Camera motion experiment: The camera was freely moved around and an analysis of the various errors observed in position along various axes during this process was measured. The distance from the robot base to the camera was varied and measured across seven instances from 1m to 1.6 m. The same positioning accuracy procedure was carried out when the camera was placed at different distances from the robot base. However, in addition to placing the camera at various positions, the camera was moved around about 30 cm (left/right/up/down) while the robot gripper was trying to stabilize the pendulum over the objects. The errors measured were within the 2 cm threshold for successful grasping by Baxter’s gripper. Ideally, the errors need to be zero – but there are some discrepancies in position and hence scope for future work to reduce these errors.
Conclusion
A robotic system capable of estimating the pose of known objects in robot’s coordinate system using an external monocular RGB camera with online calibration is performed.
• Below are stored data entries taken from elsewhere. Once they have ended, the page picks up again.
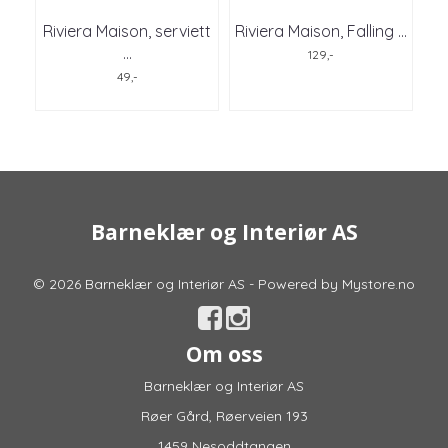
Riviera Maison, serviett
Riviera Maison, Falling ...
...
129,-
49,-
Barneklær og Interiør AS
© 2026 Barneklær og Interiør AS - Powered by
Mystore.no
Om oss
Barneklær og Interiør AS
Røer Gård, Røerveien 193
1459 Nesoddtangen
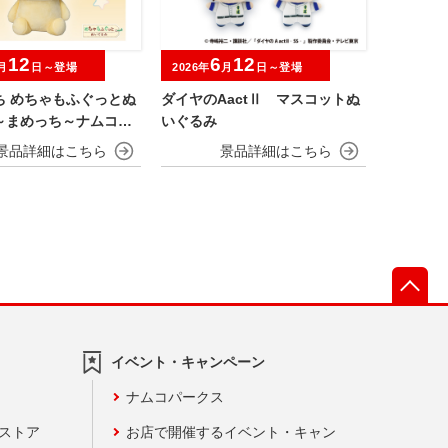
12
6
12
月
日～登場
2026年
月
日～登場
ち めちゃもふぐっとぬ
ダイヤのAactⅡ マスコットぬ
～まめっち～ナムコキ
いぐるみ
ン
先
イベント・キャンペーン
ナムコパークス
ンストア
お店で開催するイベント・キャン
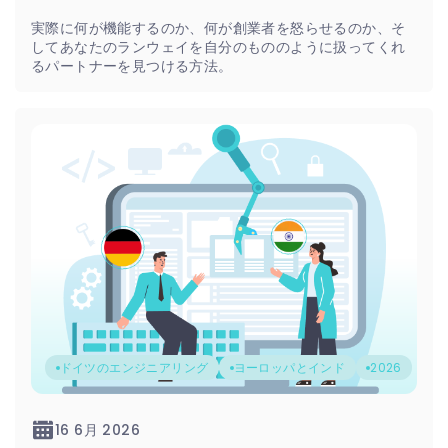
実際に何が機能するのか、何が創業者を怒らせるのか、そ
してあなたのランウェイを自分のもののように扱ってくれ
るパートナーを見つける方法。
ドイツのエンジニアリング
ヨーロッパとインド
2026
16 6月 2026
The system achieves a positioning accuracy of ~2 cm.
They also contributed a novel set of 28 toy and grocery objects due to the inherent difficulty in obtaining YCB objects for researchers. To aid reproducibility, they also provide the 3D scanned textured models and pre-trained pose-estimation weights for these new objects.
The system also allows the camera to be moved freely during task execution with greater robustness.